Yesterday while riding the train south from Seattle to Salem, Oregon, I made a few mental notes of things I observed along the way. The trip began at the King Street Station which is in the city center of Seattle. The station is a large, cavernous old-time train depot, the kind of place where everything echoes and it is almost impossible to understand the important announcements coming over the loudspeaker.
The first item of interest that we passed was almost in the shadow of the train station. It was Safeco Staddium where the Seattle Mariners play baseball. Safeco is one of those modern affairs that have a retractable roof allowing for play on wet or dry days. It would appear to be easy for out-of-towners to ride the train to Seattle, walk to the stadium to see a game, and then catch a train for home - depending on arrival and departure times, of course.

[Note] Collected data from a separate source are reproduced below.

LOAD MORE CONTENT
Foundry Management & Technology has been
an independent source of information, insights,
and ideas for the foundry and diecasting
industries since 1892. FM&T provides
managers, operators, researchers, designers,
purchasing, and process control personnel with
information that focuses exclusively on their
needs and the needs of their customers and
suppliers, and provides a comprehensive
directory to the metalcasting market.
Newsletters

As we worked our way out of Seattle, our train ran along side of lots of new construction and older and poorer housing, then into some open farming space, and finally through forested areas with and occasional small streams and creeks. It was windy, and leaves were blowing by my coach window - a reminder that fall is not too far off.
The sea coast began appearing as we neared Tacoma, and it was about that time that the train came to an unexpected stop due to a large tree that had been blown down and fallen across the track. We spent about half-an-hour waiting on the track to be cleared. When the train finally did begin to roll again, it had to proceed slowly due to a high wind warning. I did see several places where large limbs had broken from their trees.
We passed along the outskirts of Washington's capital, Olympia, getting to see some nice homes in the suburbs. Most were square in shape and two stories tall. Like suburbs in many communities, the overall effect was of settlements of housing that had been designed in cookie-cutter fashion.
There was an abundance of graffiti along the way south, on railroad cars, buildings, bridges, and retaining walls. One individual had written a memorable plea for someone special that asked simply, "Will you marry me?" - a proposal that will probably outlast many marriages. The quality of much of this spray paint art was truly amazing. America, it would seem, harbors a talented underground of aspiring painters!
Somewhere south of Kelso we encountered the historic and famous Columbia River which the train followed, more or less in the shadow of Lewis and Clark, on to Portland, Oregon. Seeing the Columbia always puts me in mind of the famous folksong by Woody Guthrie, "Roll On Columbia, Roll On."
And the river rolled on, and so did our train.